2. Il ressort de la décision attaquée que la demande de congés bonifiés de Mme A... a été rejetée en raison de l’absence de preuves relatives au lieu d’implantation du centre de ses intérêts moraux et matériels. Selon ses propres déclarations, Mme A... reconnait ne pas avoir fourni dans les délais prescrits les justificatifs nécessaires à l’appui de sa demande de congés bonifiés et n’assortit au surplus sa requête d’aucun moyen ni d’aucun élément permettant d’en apprécier le bien-fondé.
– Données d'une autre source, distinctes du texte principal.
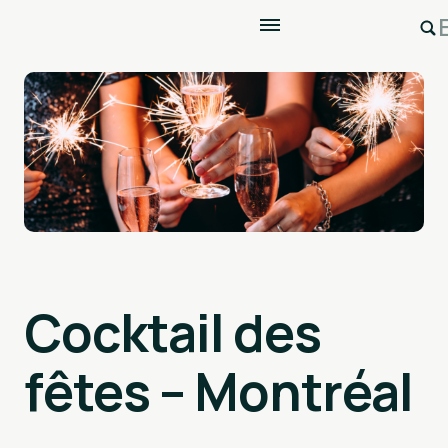
Cocktail des
fêtes – Montréal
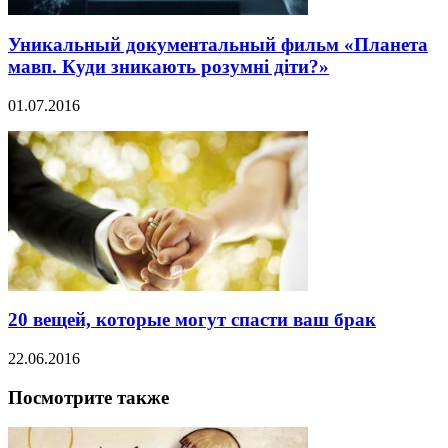
Уникальный документальный фильм «Планета
мавп. Куди зникають розумні діти?»
01.07.2016
20 вещей, которые могут спасти ваш брак
22.06.2016
Посмотрите также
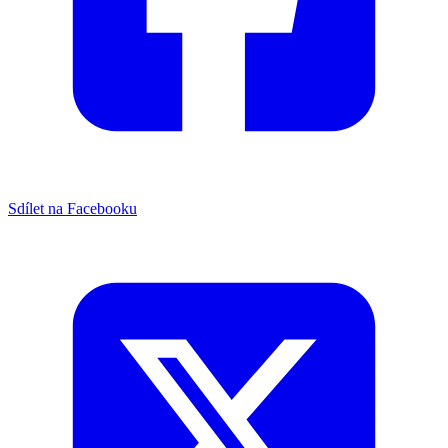
Sdílet na Facebooku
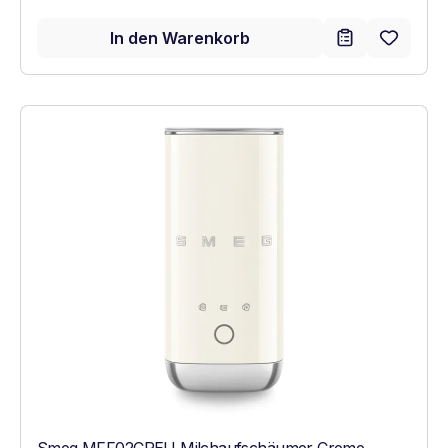
In den Warenkorb
Smeg MFF02CREU Milchaufschäumer Creme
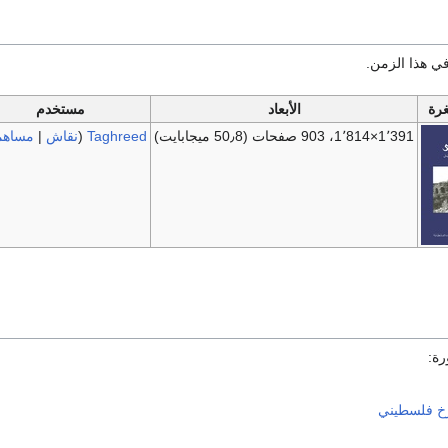
ي هذا الزمن.
رة
الأبعاد
مستخدم
1٬391×1٬814، 903 صفحات
(50٫8 ميجابايت)
Taghreed
(
نقاش
|
مساهم
رة:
3. Il résulte de ce qui précède, qu’en l’état du dossier, la requête de Mme A... ne peut qu’être rejetée en application des dispositions du 7° de l’article R. 222-1 du code de justice administrative.



O R D O N N E :



Article 1er : La requête de Mme A... est rejetée.

Article 2 : La présente ordonnance sera notifiée à Mme B... A....


Fait à Paris, le 17 février 2026.


Le vice-président de la 2ème section,


signé

J-P. SEVAL



La République mande et ordonne à la ministre de la santé, des familles, de l’autonomie et des personnes handicapées en ce qui la concerne et à tous commissaires de justice à ce requis en ce qui concerne les voies de droit commun, contre les parties privées, de pourvoir à l’exécution de la présente décision.